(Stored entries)
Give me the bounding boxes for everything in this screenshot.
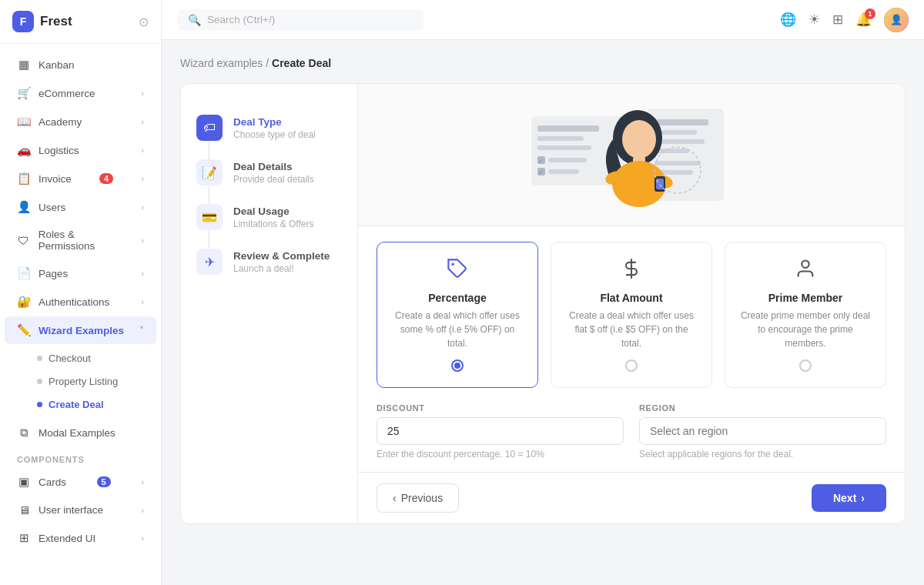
step-deal-type: 🏷 Deal Type Choose type of deal [196, 105, 342, 150]
wizard-fields: DISCOUNT Enter the discount percentage. … [358, 388, 905, 472]
nav-label-auth: Authentications [38, 296, 109, 308]
deal-card-flat[interactable]: Flat Amount Create a deal which offer us… [551, 242, 712, 388]
components-section-label: COMPONENTS [0, 447, 161, 467]
pages-icon: 📄 [17, 266, 31, 280]
wizard-footer: ‹ Previous Next › [358, 472, 905, 523]
wizard-card: 🏷 Deal Type Choose type of deal 📝 Deal D… [180, 83, 906, 524]
next-button[interactable]: Next › [812, 484, 886, 512]
svg-rect-15 [654, 161, 701, 165]
chevron-right-icon: › [141, 477, 144, 486]
ecommerce-icon: 🛒 [17, 86, 31, 100]
region-input[interactable] [639, 417, 886, 445]
card-desc-prime: Create prime member only deal to encoura… [738, 309, 873, 350]
illustration-svg: ✓ ✓ [524, 93, 739, 216]
ui-icon: 🖥 [17, 503, 31, 516]
globe-icon[interactable]: 🌐 [780, 12, 796, 28]
svg-text:✓: ✓ [538, 169, 544, 176]
sidebar-item-users[interactable]: 👤 Users › [5, 193, 156, 221]
nav-label-ui: User interface [38, 504, 103, 516]
sidebar-item-wizard[interactable]: ✏️ Wizard Examples ˅ [5, 316, 156, 344]
roles-icon: 🛡 [17, 234, 31, 247]
step-icon-review: ✈ [196, 249, 223, 275]
chevron-right-icon: › [141, 297, 144, 306]
wizard-illustration: ✓ ✓ [358, 84, 905, 226]
chevron-right-icon: › [141, 145, 144, 155]
notification-badge: 1 [865, 8, 875, 19]
dot-icon [37, 356, 42, 361]
sidebar-item-checkout[interactable]: Checkout [5, 347, 156, 369]
step-icon-deal-details: 📝 [196, 159, 223, 186]
users-icon: 👤 [17, 200, 31, 214]
step-info-review: Review & Complete Launch a deal! [233, 249, 330, 274]
search-bar[interactable]: 🔍 Search (Ctrl+/) [177, 9, 424, 31]
card-desc-percentage: Create a deal which offer uses some % of… [390, 309, 525, 350]
step-desc-review: Launch a deal! [233, 263, 330, 274]
sidebar-item-ecommerce[interactable]: 🛒 eCommerce › [5, 79, 156, 107]
sidebar-item-pages[interactable]: 📄 Pages › [5, 259, 156, 287]
sidebar-toggle-icon[interactable]: ⊙ [139, 15, 149, 29]
chevron-right-icon: › [141, 269, 144, 278]
topbar-icons: 🌐 ☀ ⊞ 🔔 1 👤 [780, 8, 909, 32]
svg-rect-1 [537, 125, 599, 132]
percentage-icon [390, 258, 525, 284]
sidebar-item-invoice[interactable]: 📋 Invoice 4 › [5, 165, 156, 192]
sidebar-item-extended-ui[interactable]: ⊞ Extended UI › [5, 524, 156, 552]
step-review: ✈ Review & Complete Launch a deal! [196, 239, 342, 284]
discount-input[interactable] [377, 417, 624, 445]
region-field-group: REGION Select applicable regions for the… [639, 403, 886, 460]
deal-card-percentage[interactable]: Percentage Create a deal which offer use… [377, 242, 538, 388]
chevron-right-icon: › [141, 506, 144, 515]
step-deal-details: 📝 Deal Details Provide deal details [196, 150, 342, 195]
invoice-badge: 4 [99, 173, 113, 184]
breadcrumb-current: Create Deal [272, 57, 331, 69]
svg-rect-2 [537, 136, 584, 141]
chevron-right-icon: › [141, 533, 144, 543]
sidebar-logo: F Frest ⊙ [0, 0, 161, 44]
svg-rect-11 [654, 119, 708, 125]
main-content: 🔍 Search (Ctrl+/) 🌐 ☀ ⊞ 🔔 1 👤 Wizard exa… [162, 0, 924, 585]
breadcrumb-parent[interactable]: Wizard examples [180, 57, 263, 69]
wizard-main: ✓ ✓ [358, 84, 905, 523]
step-title-deal-details: Deal Details [233, 161, 314, 172]
sidebar-item-ui[interactable]: 🖥 User interface › [5, 496, 156, 523]
svg-rect-5 [548, 158, 587, 162]
chevron-left-icon: ‹ [393, 492, 397, 504]
avatar[interactable]: 👤 [884, 8, 909, 32]
sidebar-item-auth[interactable]: 🔐 Authentications › [5, 288, 156, 316]
logistics-icon: 🚗 [17, 143, 31, 157]
sidebar-item-create-deal[interactable]: Create Deal [5, 393, 156, 416]
step-title-deal-type: Deal Type [233, 116, 316, 128]
sidebar-item-academy[interactable]: 📖 Academy › [5, 108, 156, 135]
sidebar: F Frest ⊙ ▦ Kanban 🛒 eCommerce › 📖 Acade… [0, 0, 162, 585]
deal-card-prime[interactable]: Prime Member Create prime member only de… [725, 242, 886, 388]
nav-label-pages: Pages [38, 268, 68, 279]
radio-dot-flat [625, 359, 638, 372]
prev-label: Previous [401, 492, 443, 504]
nav-label-invoice: Invoice [38, 173, 72, 185]
theme-icon[interactable]: ☀ [808, 12, 820, 28]
sidebar-item-roles[interactable]: 🛡 Roles & Permissions › [5, 222, 156, 259]
sidebar-item-kanban[interactable]: ▦ Kanban [5, 51, 156, 79]
sidebar-item-property-listing[interactable]: Property Listing [5, 370, 156, 393]
nav-label-kanban: Kanban [38, 59, 75, 71]
flat-amount-icon [564, 258, 699, 284]
sidebar-item-modal[interactable]: ⧉ Modal Examples [5, 419, 156, 446]
sidebar-item-logistics[interactable]: 🚗 Logistics › [5, 136, 156, 164]
chevron-right-icon: › [861, 492, 865, 504]
radio-prime[interactable] [738, 359, 873, 372]
svg-rect-3 [537, 145, 591, 150]
grid-icon[interactable]: ⊞ [832, 12, 843, 28]
previous-button[interactable]: ‹ Previous [377, 483, 459, 513]
radio-percentage[interactable] [390, 359, 525, 372]
nav-label-cards: Cards [38, 476, 66, 488]
sidebar-item-cards[interactable]: ▣ Cards 5 › [5, 468, 156, 496]
discount-hint: Enter the discount percentage. 10 = 10% [377, 449, 624, 460]
avatar-image: 👤 [884, 8, 909, 32]
modal-icon: ⧉ [17, 426, 31, 440]
notification-wrap[interactable]: 🔔 1 [855, 12, 872, 28]
svg-point-18 [622, 120, 656, 159]
radio-flat[interactable] [564, 359, 699, 372]
radio-dot-prime [799, 359, 812, 372]
nav-label-extended-ui: Extended UI [38, 533, 95, 544]
search-icon: 🔍 [188, 14, 201, 26]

What to work on –
Your task is to return each line of the data above that contains the string "notification".

Solution to the exercise –
notification-badge: 1 [865, 8, 875, 19]
notification-wrap[interactable]: 🔔 1 [855, 12, 872, 28]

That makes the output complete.